The patient is then positioned supine with a pillow under the knees and the knees near each other. The drape is lowered to just below the pubic bone. The skin is cleansed. A few blebs of 1% lidocaine are infiltrated over the injured areas.

For treatment of the pubic symphysis, I will use standard Prolotherapy solution. In selected cases, this may be augmented with stronger proliferants as the patient tolerates. I will straddle the pubic symphysis with my index and long fingers. Using a 10cc luerlock syringe with a 25G 2-inch (these injections are shallow and will not need all 2 inches.) needle we will then “pepper” (See A.) 5cc of the Prolotherapy solution at the fibro-osseous junction just laterally to the symphysis on each side (four shots on each side). (See Figure 2.) We will finish the 5cc by peppering two injections into the symphysis itself. (See Figure 3.)

A. Peppering is a technique where an area is peppered with injections of 0.5cc of solution.
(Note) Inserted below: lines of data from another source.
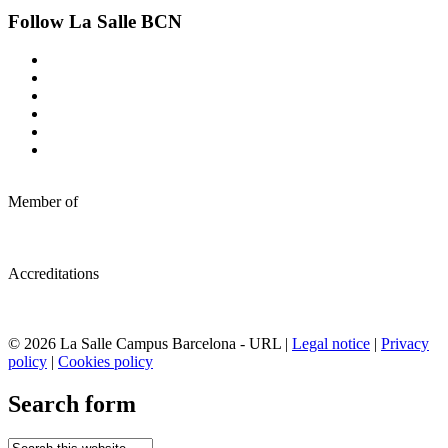
Follow La Salle BCN
Member of
Accreditations
© 2026 La Salle Campus Barcelona - URL |
Legal notice
|
Privacy
policy
|
Cookies policy
Search form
The technique is begun with an injection of 0.5cc into the injured structure then the needle is partially withdrawn and redirected slightly and reinserted around the injured area and another 0.5cc are injected there. This is repeated multiple times thus “peppering” the fibro-osseous insertion of the tendon or ligament.
Figure 2. Injection of the pubic symphysis.
Figure 3. Prolotherapy of the pubic symphysis. This is a very effective treatment for sports injuries causing groin pain. Used with permission of Beulah Land Press © 2001 Oak Park, IL. Prolo Your Sports Injuries Away!, fig. 21-10.

Treating the pubic ramus calls for another 6cc of Prolotherapy solution for each involved side. Palpation can reveal injured tendon insertion sites. (See Figure 4.) While straddling the tender pubic ramus between my index and long fingers, the injections are administered by peppering six to eight injections to the pubic ramus at the points of tenderness. I will use appropriate caution for the femoral nerve, artery and vein which lie laterally at the inguinal canal. With knowledge of the involved anatomy and good technique, this is a very safe and effective treatment that routinely restores athletes and non-athletes alike to full activities without pain!

Figure 4. Model showing pubic symphysis and needles at superior pubic ramus.